Leigh/Leigh like: Encephalopathy, lactic acidosis. PM in MT-ATP6.
Which two diseases are caused by maternally-inherited heteroplasmic or homoplasmic point mutations in the mt genome?
- AID (aminoglycide-induced deafness: deafness. PM in MT-RNR1
- LHON (Leber hereditary optic neuropathy): Sub-acute bilateral visual failure and optic atrophy. Point mutations in MT-ND1, MT-ND4, MT-ND6.
> 1200 proteins in the mt are encoded by nDNA genes, in which defects can affect mtDNA maintenance and expression leading to mtDNA depeletion and multiple deletions. Give examples.

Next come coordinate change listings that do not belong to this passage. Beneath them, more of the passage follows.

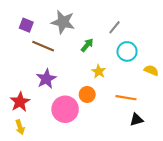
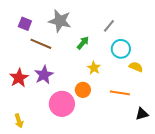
yellow semicircle: (151, 70) -> (136, 67), moved
red star: (20, 102) -> (19, 78), moved
black triangle: (136, 120) -> (142, 114), moved

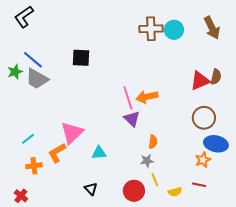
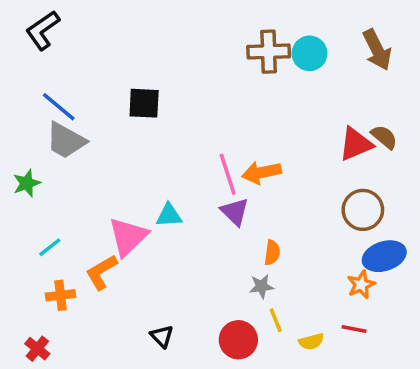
green star: (15, 72) -> (27, 183), moved
brown semicircle: (216, 77) -> (384, 137), turned -63
blue ellipse: (216, 144) -> (384, 256), turned -30
cyan triangle: (99, 153) -> (169, 215), moved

- POLG, POLG2, PEO1 - all have direct effects
- Indirect effects include disruption of nucleoside transport, salvage and synthesis e.g. SLC25A4 (encodes ANT the ATP/ADP translocator) and RRM2B- Since mtDNA continually replicates independently of nDNA, it requires a continual supply of dNTP’s. In mitotically active tissue, these are largely provided by import from the cytoplasm. However, in post-mitotic tissue, the mt is dependent on the salvage pathway again resulting in tissue specific phenotypes.